Querem te expulsar do palácio, impedir
que prossigas sorvendo o perfume da princesa, o champanhe das taças de
cristal e o licor encantado destes jardins, o doce enigma do destino destas
sendas e usufruindo o deleite do inocente vindo para gozar do seu primeiro ao
seu derradeiro segundo neste mundo protegido do pecado, dele próprio e o
alheio, indiferente à injustiça de morrer por ter nascido, incólume às consequências
de seus intermináveis erros e lapsos e inépcias.

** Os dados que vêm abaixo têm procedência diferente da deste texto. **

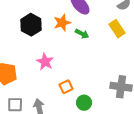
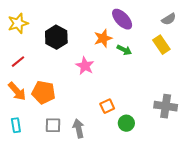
black hexagon: (31, 25) -> (56, 37), moved
pink star: (45, 62) -> (85, 66), moved

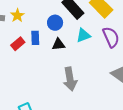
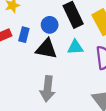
black triangle: (58, 44) -> (46, 49), size x1.5

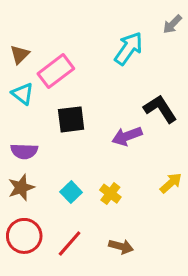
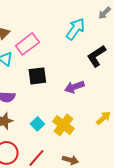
black L-shape: (160, 109) -> (96, 56), moved, turned -90
yellow cross: (110, 194) -> (63, 125), size x1.5

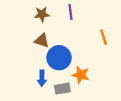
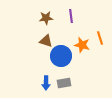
orange star: (81, 75) -> (82, 45), moved
blue arrow: (42, 78) -> (46, 83), moved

Querem te expulsar da favela, impedir que
continues a te indignar com o brilho doentio de febre e asco nos olhos
emoldurados de remela das crianças sem pai nem passado nem mãe nem futuro, que te
furtes desses becos sombrios habitados por ratazanas e caramujos e pulgas e
mosquitos e carrapatos, te roubando a mais verdadeira visão dos seres de outra
dimensão com seus risos banguelas por não terem serventia para dentes e suas
caras fundas de angústia e desespero.
Querem te expulsar da vida. Na mão do
assaltante ou do bandido ou do vingador reluz a lâmina da crueldade impenitente,
respingando teu sangue aguado, teu sangue desbotado, teu sangue sem sal, te
deixando como único consolo que evoques a lei de Darwin, princípio supremo
deste universo em que te lançaram por um golpe distraído dos dados num minuto
qualquer dum dia qualquer dum mês qualquer do último século do segundo milênio
pós-Cristo neste que provavelmente é o planeta mais ridículo e atormentado
deste canto da Via Láctea.
Será o algoz enviado de deus para te
remover? Tu, reles sujeirinha indesejável, inconveniente? Ou agirá por própria conta?
Virá movido por vingança, tara, sadismo
ou por nenhuma razão em particular?
Valerá a pena lutar ou deves te entregar
sem resistência, aceitando naturalmente o desígnio dele simplesmente por ter-se
atribuído (ou “alguém” lhe atribuiu?) a missão de te extinguir?
Antes de ir, não olha nem ouve nada. Não
leva contigo registros, diários, impressões, anotações, parâmetros, mapas, as
tralhas com que todos que vivemos nesta imensa jaula sob a luz do Sol nos
armamos na esperança de sobreviver mais um dia.